In your copy, leave out all pictures and reproduce every entry exactly.

#### Given information ####

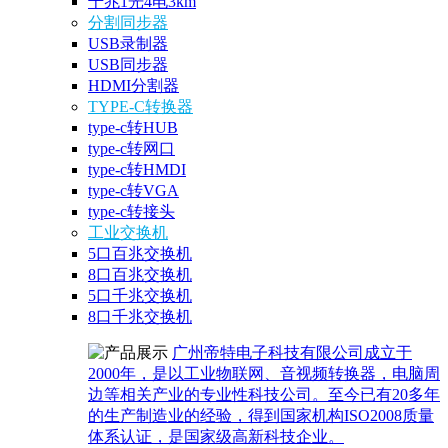
千兆1光4电3km
分割同步器
USB录制器
USB同步器
HDMI分割器
TYPE-C转换器
type-c转HUB
type-c转网口
type-c转HMDI
type-c转VGA
type-c转接头
工业交换机
5口百兆交换机
8口百兆交换机
5口千兆交换机
8口千兆交换机
广州帝特电子科技有限公司成立于
2000年，是以工业物联网、音视频转换器，电脑周
边等相关产业的专业性科技公司。至今已有20多年
的生产制造业的经验，得到国家机构ISO2008质量
体系认证，是国家级高新科技企业。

####

Task answer:
千兆1光4电3km
分割同步器
USB录制器
USB同步器
HDMI分割器
TYPE-C转换器
type-c转HUB
type-c转网口
type-c转HMDI
type-c转VGA
type-c转接头
工业交换机
5口百兆交换机
8口百兆交换机
5口千兆交换机
8口千兆交换机
广州帝特电子科技有限公司成立于
2000年，是以工业物联网、音视频转换器，电脑周
边等相关产业的专业性科技公司。至今已有20多年
的生产制造业的经验，得到国家机构ISO2008质量
体系认证，是国家级高新科技企业。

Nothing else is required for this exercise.